Saturday, February 11, 2006

Joe Klein points out how GW's naive, child-like, simplistic thinking continues to get this country into terrible situations, ones we'll be cleaning up and fixing for many years to come:
Bush's flashy love affair with democracy is a fallback position: it ascended when the original rationale for the war in Iraq—the threat of Saddam Hussein's weapons of mass destruction—receded. Bush was dismissive of "nation building" in his 2000 presidential campaign. By the 2004 race, however, a staple of his stump speech was, "Freedom isn't America's gift to the world. It's the Almighty God's gift to each man and woman in this world." A lovely sentiment, a beautiful line, a potentially disastrous policy.
<..>
Democracy...demands that people take charge of their lives and make informed decisions. That takes time, the careful accumulation of the habits of citizenship. Bush's "gift" formulation sends exactly the wrong message; it leads people to believe that all they need is a purple finger and life will get better. The President seems a victim of that same delusion: he seems to believe that we can get away with promoting democracy through glorious rhetoric without doing the slow, expensive, heavy lifting of nation building.
<..>
Bush's global-democracy, uhhh, crusade, is yet another triumph of spin over substance, a broad-brush carelessness that feeds off emotional election-day highs, flag waving and freedom rallies across the region but which has led, in every case, to severe hangovers.

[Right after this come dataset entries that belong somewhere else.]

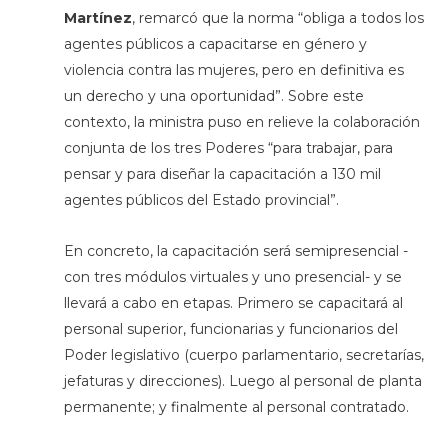
Martínez
, remarcó que la norma “obliga a todos los
agentes públicos a capacitarse en género y
violencia contra las mujeres, pero en definitiva es
un derecho y una oportunidad”. Sobre este
contexto, la ministra puso en relieve la colaboración
conjunta de los tres Poderes “para trabajar, para
pensar y para diseñar la capacitación a 130 mil
agentes públicos del Estado provincial”.
En concreto, la capacitación será semipresencial -
con tres módulos virtuales y uno presencial- y se
llevará a cabo en etapas. Primero se capacitará al
personal superior, funcionarias y funcionarios del
Poder legislativo (cuerpo parlamentario, secretarías,
jefaturas y direcciones). Luego al personal de planta
permanente; y finalmente al personal contratado.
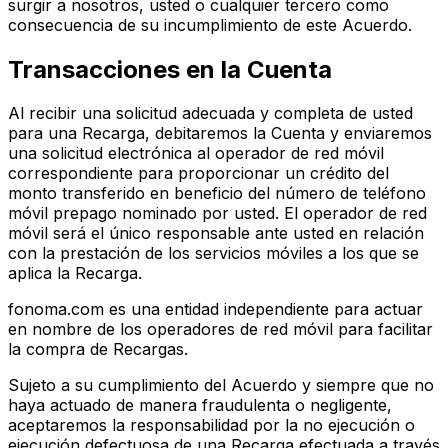
surgir a nosotros, usted o cualquier tercero como
consecuencia de su incumplimiento de este Acuerdo.
Transacciones en la Cuenta
Al recibir una solicitud adecuada y completa de usted
para una Recarga, debitaremos la Cuenta y enviaremos
una solicitud electrónica al operador de red móvil
correspondiente para proporcionar un crédito del
monto transferido en beneficio del número de teléfono
móvil prepago nominado por usted. El operador de red
móvil será el único responsable ante usted en relación
con la prestación de los servicios móviles a los que se
aplica la Recarga.
fonoma.com es una entidad independiente para actuar
en nombre de los operadores de red móvil para facilitar
la compra de Recargas.
Sujeto a su cumplimiento del Acuerdo y siempre que no
haya actuado de manera fraudulenta o negligente,
aceptaremos la responsabilidad por la no ejecución o
ejecución defectuosa de una Recarga efectuada a través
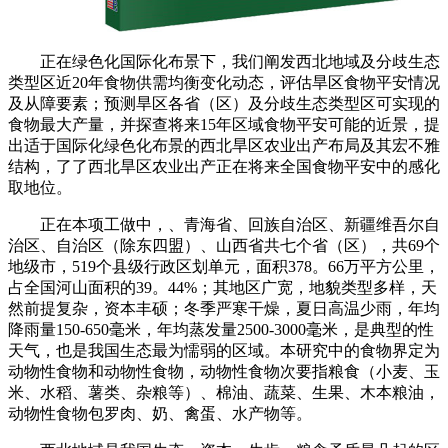
正在绿色化国际化布景下，我们阐发西北地域及分歧生态
类型区近20年食物供需均衡变化动态，评估旱区食物平安情况
及从障要素；预测旱区各省（区）及分歧生态类型区可实现的
食物最大产量，并探查将来15年区域食物平安可能的近景，提
出适于国际化绿色化布景的西北旱区农业出产布局及其宏不雅
结构，了了西北旱区农业出产正在将来全国食物平安中的感化
取地位。
正在本项工做中，、青海省、回族自治区、新疆维吾尔自
治区、自治区（除东四盟）、山西省共七个省（区），共69个
地级市，519个县级行政区划单元，面积378。66万平方公里，
占全国河山面积的39。44%；其地区广宽，地貌类型多样，天
然前提复杂，资本丰硕；冬季严寒干燥，夏日高温少雨，年均
降雨量150-650毫米，年均蒸发量2500-3000毫米，是典型的性
天气，也是我国生态最为懦弱的区域。本研究中的食物界定为
动物性食物和动物性食物，动物性食物次要指粮食（小麦、玉
米、水稻、薯类、杂粮等）、棉油、蔬菜、生果、木本粮油，
动物性食物包罗肉、奶、禽蛋、水产物等。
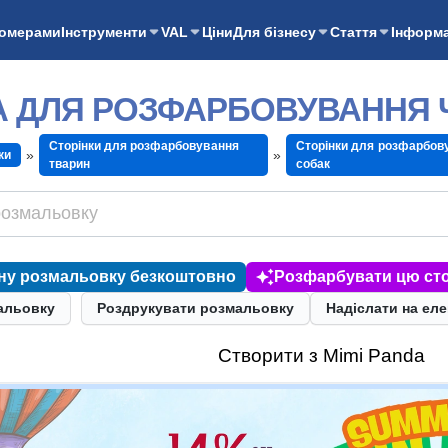
номерами
Інструменти
VAL
Ціни
Для бізнесу
Стаття
Інформа
А ДЛЯ РОЗФАРБОВУВАННЯ
Сторінки для розфарбовування
Сторінки для розфарбов
ки
тварин
собак
ну розмальовку безкоштовно
Розфарбувати цю сто
альовку
Роздрукувати розмальовку
Надіслати на ел
Створити з Mimi Panda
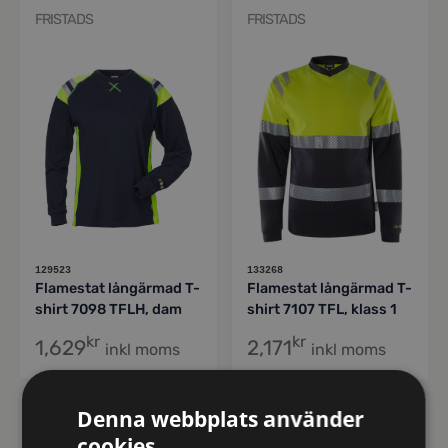
FRISTADS
FRISTADS
129523
133268
Flamestat långärmad T-
Flamestat långärmad T-
shirt 7098 TFLH, dam
shirt 7107 TFL, klass 1
kr
kr
1,629
2,171
inkl moms
inkl moms
Denna webbplats använder
FRISTADS
FRISTADS
cookies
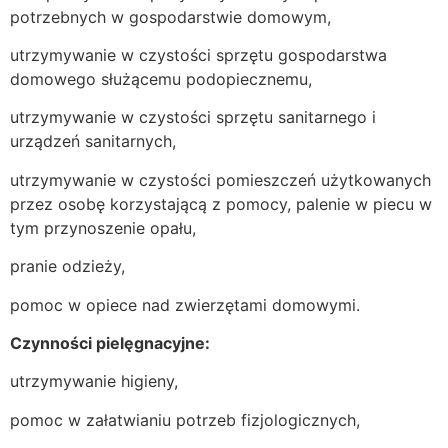
potrzebnych w gospodarstwie domowym,
utrzymywanie w czystości sprzętu gospodarstwa
domowego służącemu podopiecznemu,
utrzymywanie w czystości sprzętu sanitarnego i
urządzeń sanitarnych,
utrzymywanie w czystości pomieszczeń użytkowanych
przez osobę korzystającą z pomocy, palenie w piecu w
tym przynoszenie opału,
pranie odzieży,
pomoc w opiece nad zwierzętami domowymi.
Czynności pielęgnacyjne:
utrzymywanie higieny,
pomoc w załatwianiu potrzeb fizjologicznych,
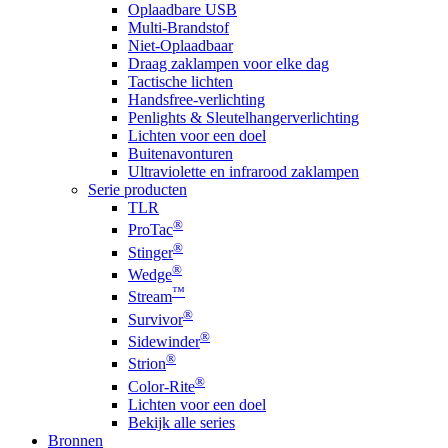
Oplaadbare USB
Multi-Brandstof
Niet-Oplaadbaar
Draag zaklampen voor elke dag
Tactische lichten
Handsfree-verlichting
Penlights & Sleutelhangerverlichting
Lichten voor een doel
Buitenavonturen
Ultraviolette en infrarood zaklampen
Serie producten
TLR
®
ProTac
®
Stinger
®
Wedge
™
Stream
®
Survivor
®
Sidewinder
®
Strion
®
Color-Rite
Lichten voor een doel
Bekijk alle series
Bronnen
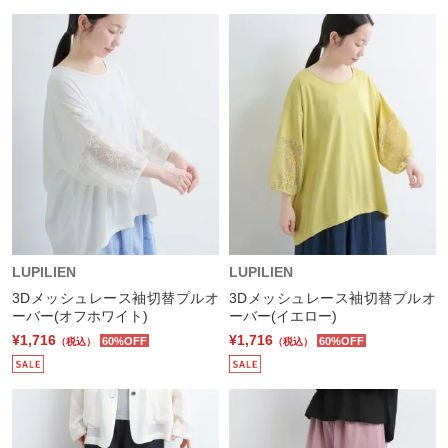
LUPILIEN
LUPILIEN
3Dメッシュレース袖切替プルオ
3Dメッシュレース袖切替プルオ
ーバー(オフホワイト)
ーバー(イエロー)
¥1,716
¥1,716
60%OFF
60%OFF
（税込）
（税込）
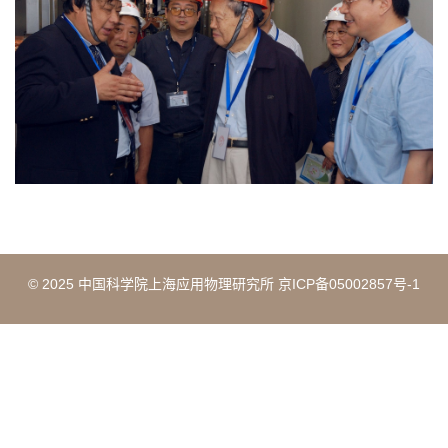
© 2025 中国科学院上海应用物理研究所 京ICP备05002857号-1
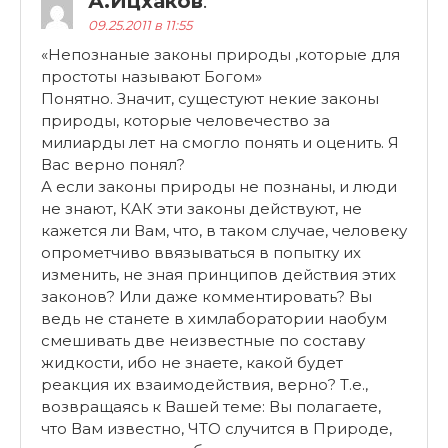
А.Ицхаков
:
09.25.2011 в 11:55
«Непознаные законы природы ,которые для
простоты называют Богом»
Понятно. Значит, сущестуют некие законы
природы, которые человечество за
милиарды лет на смогло понять и оценить. Я
Вас верно понял?
А если законы природы не познаны, и люди
не знают, КАК эти законы действуют, не
кажется ли Вам, что, в таком случае, человеку
опрометчиво ввязываться в попытку их
изменить, не зная принципов действия этих
законов? Или даже комментировать? Вы
ведь не станете в химлаборатории наобум
смешивать две неизвестные по составу
жидкости, ибо не знаете, какой будет
реакция их взаимодействия, верно? Т.е.,
возвращаясь к Вашей теме: Вы полагаете,
что Вам известно, ЧТО случится в Природе,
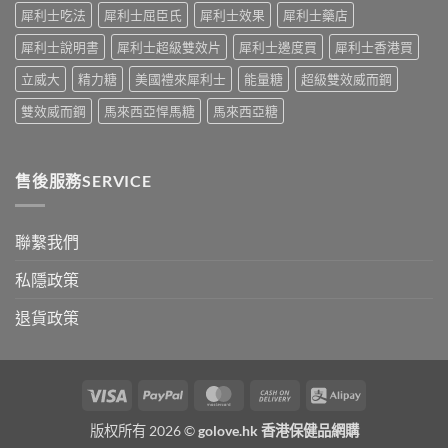
理」？〉
男
犀利士吃法
犀利士屈臣氏
犀利士效果
犀利士藥店
——
中
性
呢
必
犀利士說明書
犀利士超級雙效片
犀利士邊度買
犀利士香港買
類
讀〉
ED
中
立威大
精力糖
美國禮來犀利士
能量糖
超級雙效威而鋼
唔
係
雙效威而鋼
馬來西亞悍馬糖
馬來西亞糖
「壞
咗」，
係
心
售後服務SERVICE
因
型〉
中
聯繫我們
私隱政策
退貨政策
Visa
PayPal
MasterCard
Cash
Alipay
On
版权所有 2026 ©
golove.hk 香港保健品網購
Delivery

From Afghanistan to Egypt, not one country that has had an election in the past year has emerged more stable as a result of the experience. In Iraq, three elections—the last one little more than a "census," in the words of Iraqi journalist Nibras Kazimi—have increased the probability of partition or civil war and installed a corrupt, Iran-leaning government of religious conservatives, which will undoubtedly remain in power when the new "permanent" government is formed. In Afghanistan, elections have brought narco-warlords to positions of significant power. Even the Potemkin elections in Saudi Arabia and Egypt resulted in the aggrandizement of religious extremists. There was the election—more a selection, really—of foulmouthed Mahmoud Ahmadinejad in Iran, who has turned out to be far more radical than the ruling mullahs anticipated. And now Hamas in Palestine.